= Exercise =
Leaving the pictures out, print the lines from the first line of the listing through the line containing "krone er for dyrt.", exactly as they read, and no others.
=-=-=-=-=
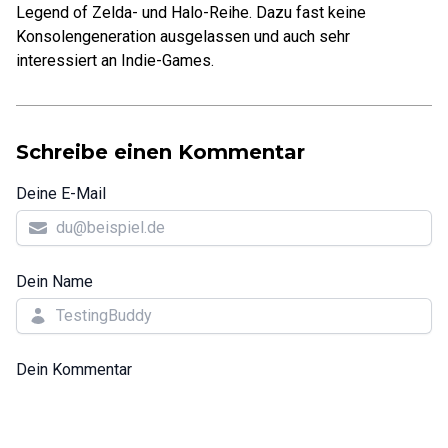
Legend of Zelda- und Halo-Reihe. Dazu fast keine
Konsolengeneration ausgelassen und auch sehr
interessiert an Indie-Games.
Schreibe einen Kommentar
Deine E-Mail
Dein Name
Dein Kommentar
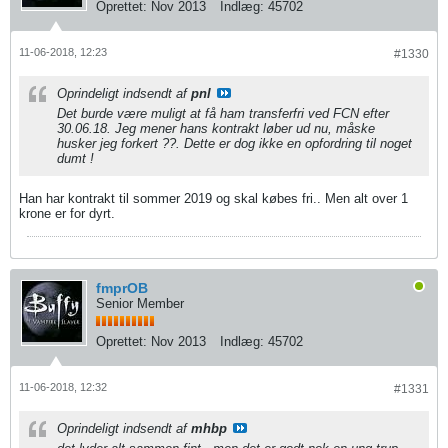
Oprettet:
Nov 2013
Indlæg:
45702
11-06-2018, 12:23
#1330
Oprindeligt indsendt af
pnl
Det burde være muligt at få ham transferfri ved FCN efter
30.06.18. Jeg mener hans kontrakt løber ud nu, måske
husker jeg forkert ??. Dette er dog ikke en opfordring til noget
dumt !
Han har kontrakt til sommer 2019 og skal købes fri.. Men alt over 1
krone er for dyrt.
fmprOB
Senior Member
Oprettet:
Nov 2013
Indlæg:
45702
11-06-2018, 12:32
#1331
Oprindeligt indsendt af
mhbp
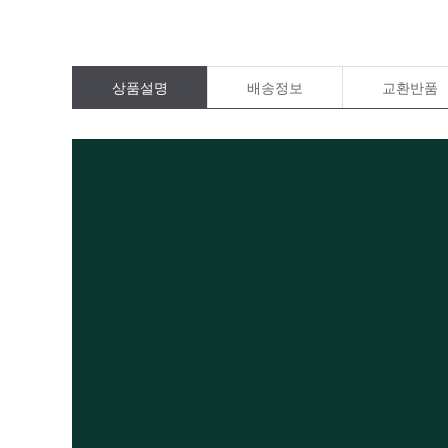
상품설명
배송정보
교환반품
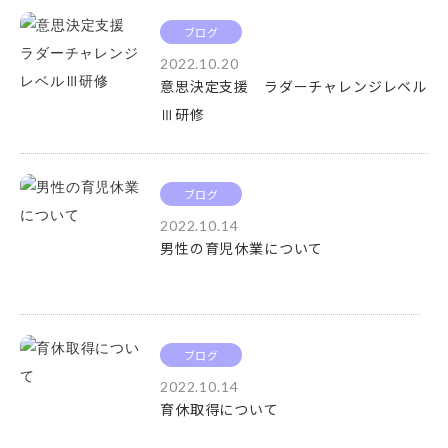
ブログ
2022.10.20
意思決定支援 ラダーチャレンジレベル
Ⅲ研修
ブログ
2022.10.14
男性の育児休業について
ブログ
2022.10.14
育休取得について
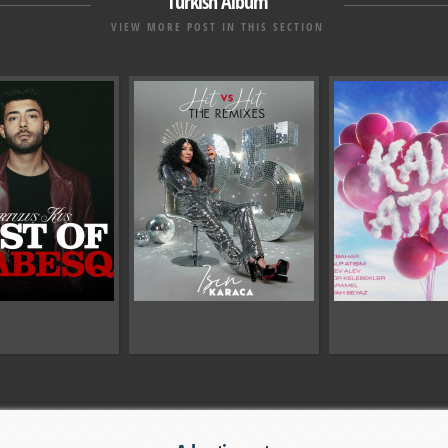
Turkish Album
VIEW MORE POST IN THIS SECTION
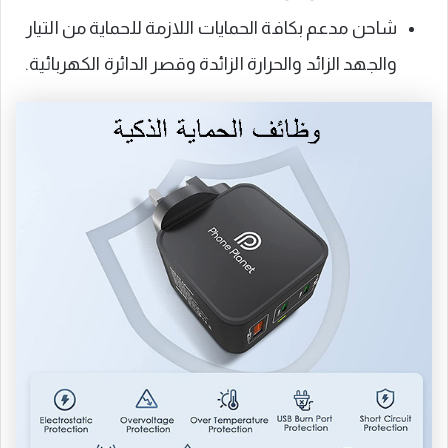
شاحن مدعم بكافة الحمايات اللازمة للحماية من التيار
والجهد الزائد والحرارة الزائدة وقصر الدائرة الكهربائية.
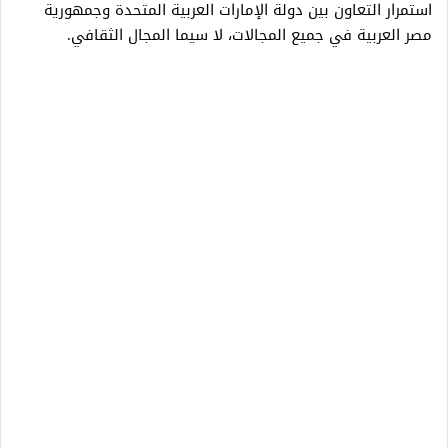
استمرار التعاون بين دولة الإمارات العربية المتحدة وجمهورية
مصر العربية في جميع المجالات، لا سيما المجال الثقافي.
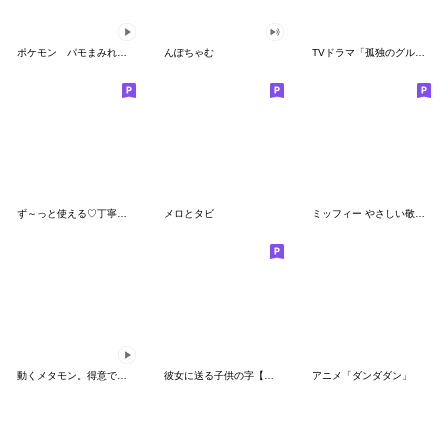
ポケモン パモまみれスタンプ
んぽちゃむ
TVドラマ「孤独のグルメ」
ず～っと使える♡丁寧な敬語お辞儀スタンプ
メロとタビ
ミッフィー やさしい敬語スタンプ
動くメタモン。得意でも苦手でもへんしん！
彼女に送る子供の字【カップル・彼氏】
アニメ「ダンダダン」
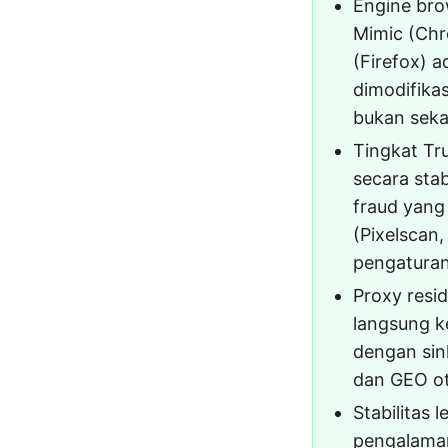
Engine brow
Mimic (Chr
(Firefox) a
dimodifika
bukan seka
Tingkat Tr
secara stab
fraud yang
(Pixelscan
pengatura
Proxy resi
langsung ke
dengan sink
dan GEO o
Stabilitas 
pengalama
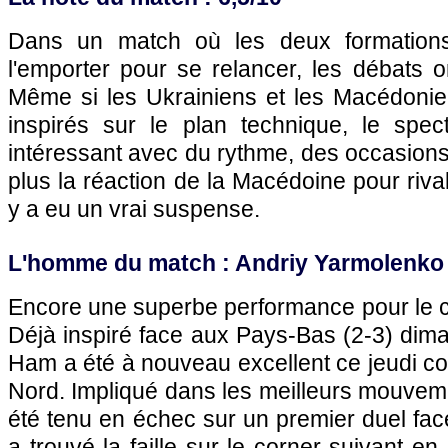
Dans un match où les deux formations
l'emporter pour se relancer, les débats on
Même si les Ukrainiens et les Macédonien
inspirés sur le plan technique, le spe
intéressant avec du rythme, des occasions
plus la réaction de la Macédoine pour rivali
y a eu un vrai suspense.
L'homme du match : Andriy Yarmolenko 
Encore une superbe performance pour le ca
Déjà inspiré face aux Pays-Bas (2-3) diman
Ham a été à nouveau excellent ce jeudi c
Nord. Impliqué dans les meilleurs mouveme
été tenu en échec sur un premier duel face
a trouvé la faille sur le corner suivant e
=-=-=-=-=
= Reply to the exercise =
Legend of Zelda- und Halo-Reihe. Dazu fast keine
Konsolengeneration ausgelassen und auch sehr
interessiert an Indie-Games.
Schreibe einen Kommentar
Deine E-Mail
Dein Name
Dein Kommentar
Oprettet:
Nov 2013
Indlæg:
45702
11-06-2018, 12:23
#1330
Oprindeligt indsendt af
pnl
Det burde være muligt at få ham transferfri ved FCN efter
30.06.18. Jeg mener hans kontrakt løber ud nu, måske
husker jeg forkert ??. Dette er dog ikke en opfordring til noget
dumt !
Han har kontrakt til sommer 2019 og skal købes fri.. Men alt over 1
krone er for dyrt.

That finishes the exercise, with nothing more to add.